SECTION 11. OTHER AWARDS.

The Committee may in its discretion issue Other Equity Awards to Participants. The terms and conditions of any such Awards shall be evidenced by an Award Agreement between the Participant and the Company. Settlement of Other Equity Awards may be in the form of Shares and/or cash as determined by the Committee. Prior to vesting of any Other Equity Awards, any dividends or dividend equivalents accrued on such unvested Other Equity Awards shall be subject to the same vesting conditions and restrictions as the Other Equity Awards to which they attach. Dividend equivalents converted into additional Other Equity Awards shall not count toward the Share Limit.

SECTION 12. ADJUSTMENTS.

(a) Adjustments.
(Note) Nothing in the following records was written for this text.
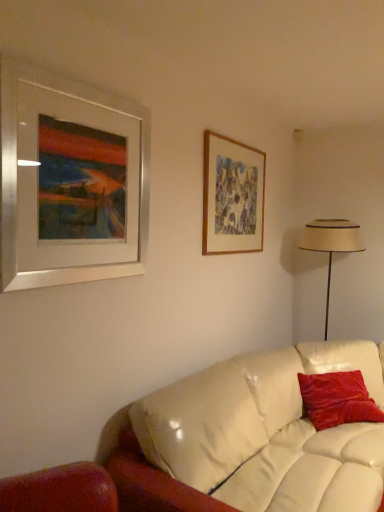 Question: From the image's perspective, does velvet red pillow at right appear lower than beige fabric lampshade at right?

Choices:
 (A) no
 (B) yes

Answer: (B)

Question: Is velvet red pillow at right closer to camera compared to beige fabric lampshade at right?

Choices:
 (A) no
 (B) yes

Answer: (B)

Question: Is beige fabric lampshade at right a part of velvet red pillow at right?

Choices:
 (A) yes
 (B) no

Answer: (B)

Question: From the image's perspective, is velvet red pillow at right on beige fabric lampshade at right?

Choices:
 (A) no
 (B) yes

Answer: (A)

Question: From a real-world perspective, is velvet red pillow at right on beige fabric lampshade at right?

Choices:
 (A) no
 (B) yes

Answer: (A)

Question: Is wooden picture frame at upper right, which is counted as the second picture frame, starting from the left, taller or shorter than silver metallic picture frame at upper left, positioned as the 2th picture frame in back-to-front order?

Choices:
 (A) short
 (B) tall

Answer: (A)

Question: Looking at the image, does wooden picture frame at upper right, which is counted as the second picture frame, starting from the front, seem bigger or smaller compared to silver metallic picture frame at upper left, which is the second picture frame in right-to-left order?

Choices:
 (A) small
 (B) big

Answer: (A)

Question: From a real-world perspective, is wooden picture frame at upper right, placed as the 1th picture frame when sorted from right to left, positioned above or below silver metallic picture frame at upper left, positioned as the 2th picture frame in back-to-front order?

Choices:
 (A) below
 (B) above

Answer: (B)

Question: Does point (205, 164) appear closer or farther from the camera than point (64, 83)?

Choices:
 (A) farther
 (B) closer

Answer: (A)

Question: Is point (340, 231) closer or farther from the camera than point (99, 271)?

Choices:
 (A) closer
 (B) farther

Answer: (B)

Question: Looking at their shapes, would you say beige fabric lampshade at right is wider or thinner than silver metallic picture frame at upper left, arranged as the first picture frame when viewed from the left?

Choices:
 (A) thin
 (B) wide

Answer: (B)

Question: Which is correct: beige fabric lampshade at right is inside silver metallic picture frame at upper left, which is the second picture frame in right-to-left order, or outside of it?

Choices:
 (A) inside
 (B) outside

Answer: (B)

Question: Considering the positions of beige fabric lampshade at right and silver metallic picture frame at upper left, which is the second picture frame in right-to-left order, in the image, is beige fabric lampshade at right taller or shorter than silver metallic picture frame at upper left, which is the second picture frame in right-to-left order,?

Choices:
 (A) short
 (B) tall

Answer: (B)

Question: From the image's perspective, is beige fabric lampshade at right located above or below velvet red pillow at right?

Choices:
 (A) above
 (B) below

Answer: (A)

Question: Does point (327, 220) appear closer or farther from the camera than point (319, 408)?

Choices:
 (A) closer
 (B) farther

Answer: (B)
In the event of a subdivision of the outstanding Shares, a declaration of a dividend payable in Shares, a declaration of an extraordinary cash dividend, a combination or consolidation of the outstanding Shares (by reclassification or otherwise) into a lesser number of Shares, a stock split, a reverse stock split, a reclassification or other distribution of the Shares without the receipt of consideration by the Company, of or on the Common Stock, a recapitalization, a combination, a spin-off or a similar occurrence, the Committee shall make equitable and proportionate adjustments, taking into consideration the accounting and tax consequences, to:

(i) the Share Limit and ISO Limit and the various Share numbers referenced in Section 5.;

(ii) the number and kind of securities available for Awards (and which can be issued as ISOs) under Section 5.;

(iii) the number and kind of securities covered by each outstanding Award;

(iv) the Exercise Price under each outstanding Option and SAR;

(v) any applicable performance measures (including, without limitation, Performance Criteria); and

(vi) the number and kind of outstanding securities issued under the Plan.
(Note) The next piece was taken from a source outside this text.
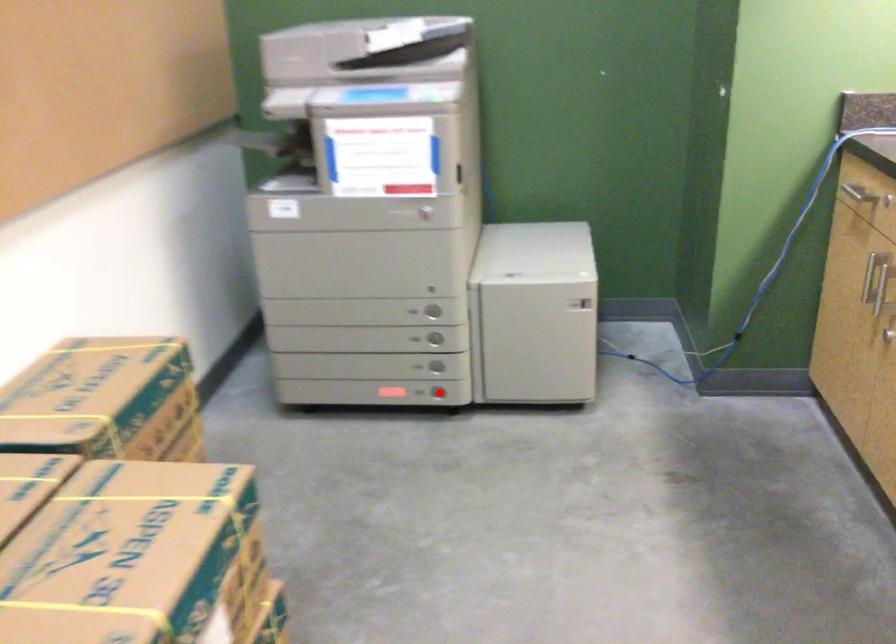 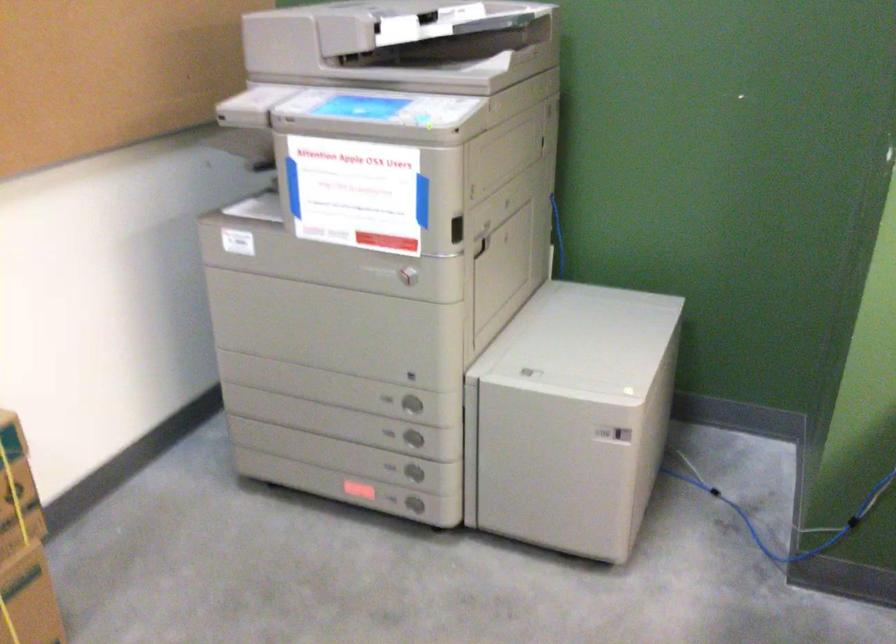 Question: I am providing you with two images of the same scene from different viewpoints. In image1, a red point is highlighted. Considering the same 3D point in image2, which of the following is correct?

Choices:
 (A) It is closer
 (B) It is farther

Answer: (A)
(b) Participant Rights. Except as provided in this Section 12., a Participant shall have no rights by reason of any issue by the Company of stock of any class or securities convertible into stock of any class, any subdivision or consolidation of shares of stock of any class, the payment of any stock dividend or any other increase or decrease in the number of shares of stock of any class. If by reason of an adjustment pursuant to this Section 12., a Participant’s Award covers additional or different shares of stock or securities, then such additional or different shares and the Award in respect thereof shall be subject to all of the terms, conditions and restrictions which were applicable to the Award and the Shares subject to the Award prior to such adjustment.

 

22


(c) Fractional Shares. Any adjustment of Shares pursuant to this Section 12. shall be rounded down to the nearest whole number of Shares. Under no circumstances shall the Company be required to authorize or issue fractional shares. To the extent permitted by applicable law, no consideration shall be provided as a result of any fractional shares not being issued or authorized.
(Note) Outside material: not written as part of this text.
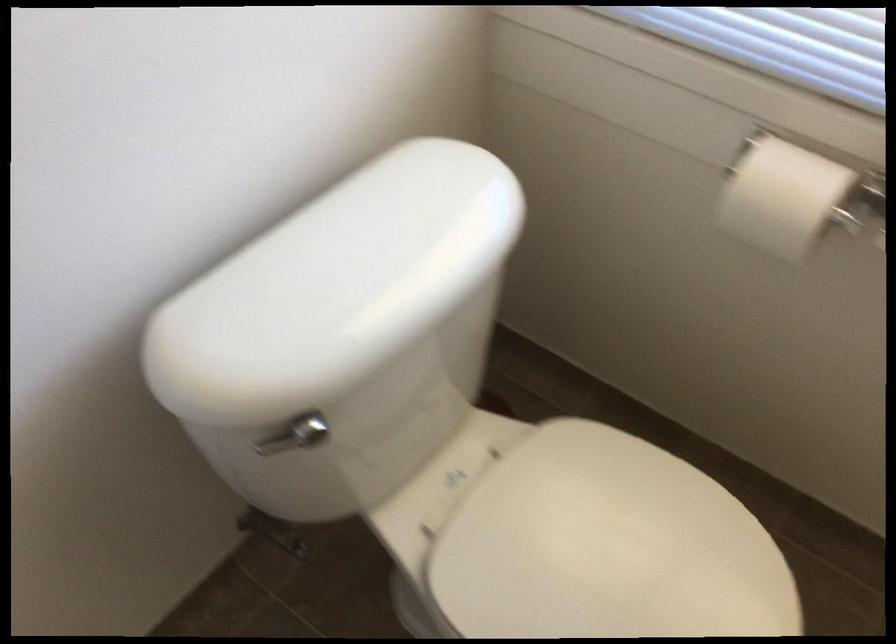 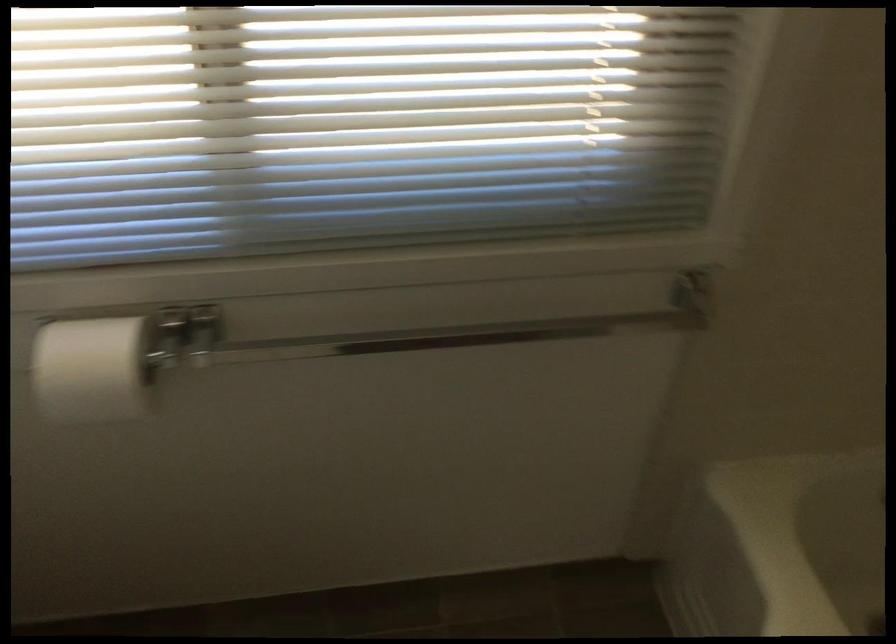 Question: The images are taken continuously from a first-person perspective. In which direction is your viewpoint rotating?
SECTION 13. EFFECT OF A CHANGE IN CONTROL.

(a) Merger or Reorganization. In the event that there is a Change in Control and/or the Company is a party to a merger or acquisition or reorganization or similar transaction, outstanding Awards shall be subject to the merger agreement or other applicable transaction agreement. Such agreement may provide, without limitation, that subject to the consummation of the applicable transaction, for the assumption (or substitution) of outstanding Awards by the surviving corporation or its parent, for their continuation by the Company (if the Company is a surviving corporation), for accelerated vesting or for their cancellation with consideration or, solely in the case of an underwater Option or SAR, without consideration, in all cases, without the consent of the Participant and outstanding Awards do not have to all be uniformly treated the same way.

(b) Acceleration of Vesting. In the event that a Change in Control occurs and there is no assumption, substitution or continuation of Awards pursuant to Section 13. (a), the Committee in its discretion may provide that some or all Awards shall vest and, if applicable, become exercisable as of immediately before such Change in Control. For avoidance of doubt, “substitution” includes, without limitation, an Award being replaced by a cash award that provides an equivalent intrinsic value (wherein intrinsic value equals the difference between the market value of a share and any exercise price).

(c) Other Requirements. Prior to any payment with respect to an assumption, substitution or continuation of any Awards contemplated under this Section 13., the Committee may require each Participant to (i) represent and warrant as to the unencumbered title to the Participant’s Awards; (ii) bear such Participant’s pro rata share of any post-closing indemnity obligations, and be subject to the same post-closing purchase price adjustments, escrow terms, offset rights, holdback terms, and similar conditions as the other holders of Common Stock, subject to any limitations or reductions as may be necessary to comply with Code Section 409A; and (iii) deliver customary transfer documentation as reasonably determined by the Committee.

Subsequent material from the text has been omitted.